BEGIN RECORDS TO USE

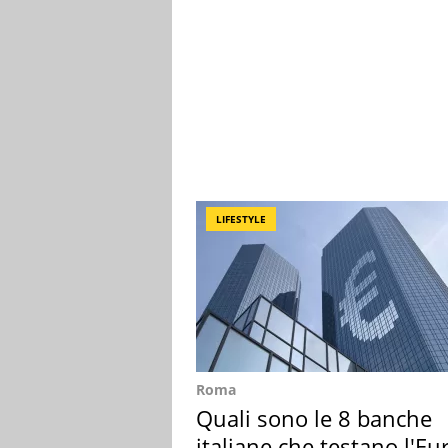
LIFESTYLE
Roma
Quali sono le 8 banche
italiane che testano l'Eu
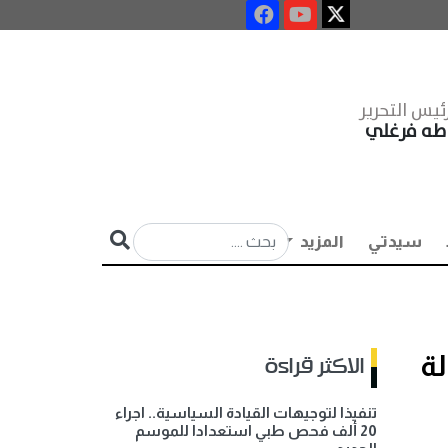
ئيس التحرير
طه فرغلي
سيدتي
المزيد
لة
الاكثر قراءة
تنفيذا لتوجيهات القيادة السياسية.. اجراء
20 ألف فحص طبي استعدادا للموسم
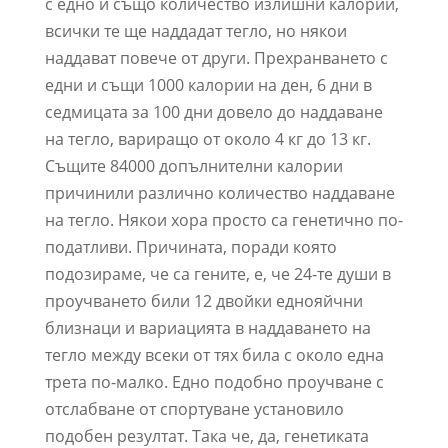
с едно и също количество излишни калории,
всички те ще наддадат тегло, но някои
наддават повече от други. Прехранването с
едни и същи 1000 калории на ден, 6 дни в
седмицата за 100 дни довело до наддаване
на тегло, вариращо от около 4 кг до 13 кг.
Същите 84000 допълнителни калории
причинили различно количество наддаване
на тегло. Някои хора просто са генетично по-
податливи. Причината, поради която
подозираме, че са гените, е, че 24-те души в
проучването били 12 двойки еднояйчни
близнаци и вариацията в наддаването на
тегло между всеки от тях била с около една
трета по-малко. Едно подобно проучване с
отслабване от спортуване установило
подобен резултат. Така че, да, генетиката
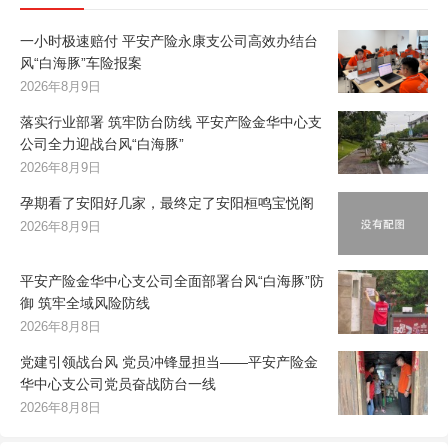
一小时极速赔付 平安产险永康支公司高效办结台
风“白海豚”车险报案
2026年8月9日
落实行业部署 筑牢防台防线 平安产险金华中心支
公司全力迎战台风“白海豚”
2026年8月9日
孕期看了安阳好几家，最终定了安阳桓鸣宝悦阁
2026年8月9日
平安产险金华中心支公司全面部署台风“白海豚”防
御 筑牢全域风险防线
2026年8月8日
党建引领战台风 党员冲锋显担当——平安产险金
华中心支公司党员奋战防台一线
2026年8月8日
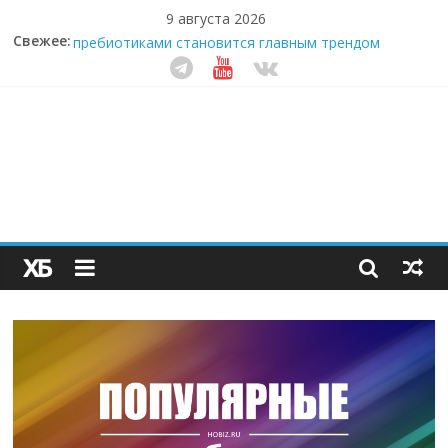
9 августа 2026
Свежее:
Секрет супергидратации: почему кокосовая вода с
пребиотиками становится главным трендом
здорового питания
Забудьте о скучных ужинах: шеф-приложение,
которое видит вашу еду насквозь
Небо зовёт: как бизнес на полётах дронов и
обучении детей становится главным трендом
десятилетия
Кофейная революция в морозилке: замороженные
сливки меняют утренний ритуал
Как простая наклейка заставляет миллионы людей
не забывать о самом важном креме этим летом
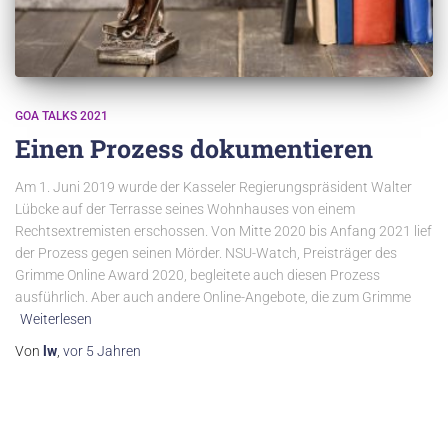
GOA TALKS 2021
Einen Prozess dokumentieren
Am 1. Juni 2019 wurde der Kasseler Regierungspräsident Walter
Lübcke auf der Terrasse seines Wohnhauses von einem
Rechtsextremisten erschossen. Von Mitte 2020 bis Anfang 2021 lief
der Prozess gegen seinen Mörder. NSU-Watch, Preisträger des
Grimme Online Award 2020, begleitete auch diesen Prozess
ausführlich. Aber auch andere Online-Angebote, die zum Grimme
Weiterlesen
Von
lw
,
vor
5 Jahren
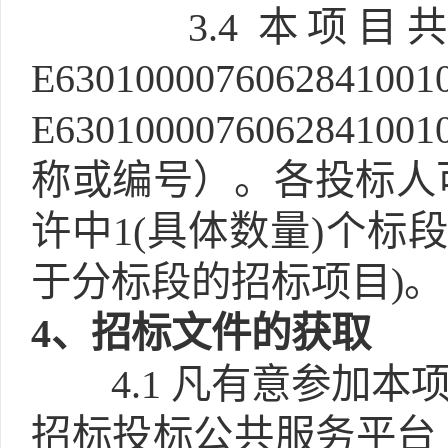
3.4
本项目
E6301000076062841
E63010000760628410
称或编号）。各投标人
许中1(具体数量)个标
于分标段的招标项目)。
4
、招标文件的获取
4.1
凡有意参加本项
招标投标公共服务平台（http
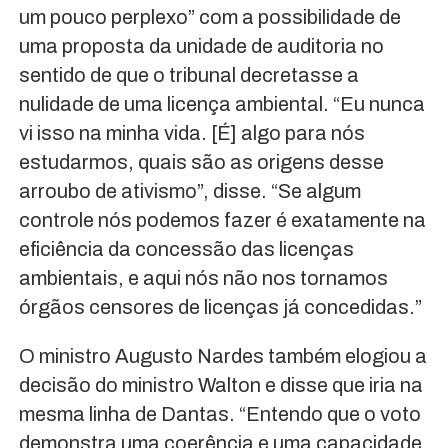
um pouco perplexo” com a possibilidade de
uma proposta da unidade de auditoria no
sentido de que o tribunal decretasse a
nulidade de uma licença ambiental. “Eu nunca
vi isso na minha vida. [É] algo para nós
estudarmos, quais são as origens desse
arroubo de ativismo”, disse. “Se algum
controle nós podemos fazer é exatamente na
eficiência da concessão das licenças
ambientais, e aqui nós não nos tornamos
órgãos censores de licenças já concedidas.”
O ministro Augusto Nardes também elogiou a
decisão do ministro Walton e disse que iria na
mesma linha de Dantas. “Entendo que o voto
demonstra uma coerência e uma capacidade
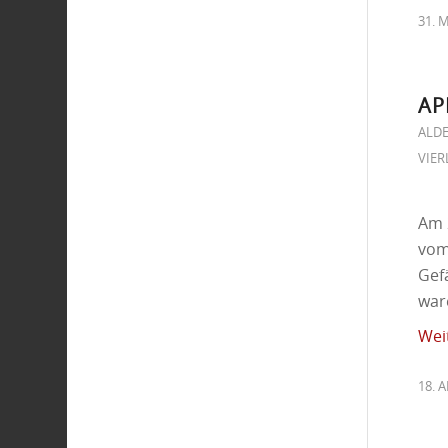
31. 
AP
ALD
VIER
Am 
vom
Gef
war
Wei
18.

END RECORDS TO USE

Your output should consist solely of the lines from the line containing "mesma linha de" through the last line of the entries, verbatim, minus any pictures.

mesma linha de Dantas. “Entendo que o voto
demonstra uma coerência e uma capacidade
31. 
AP
ALD
VIER
Am 
vom
Gef
war
Wei
18.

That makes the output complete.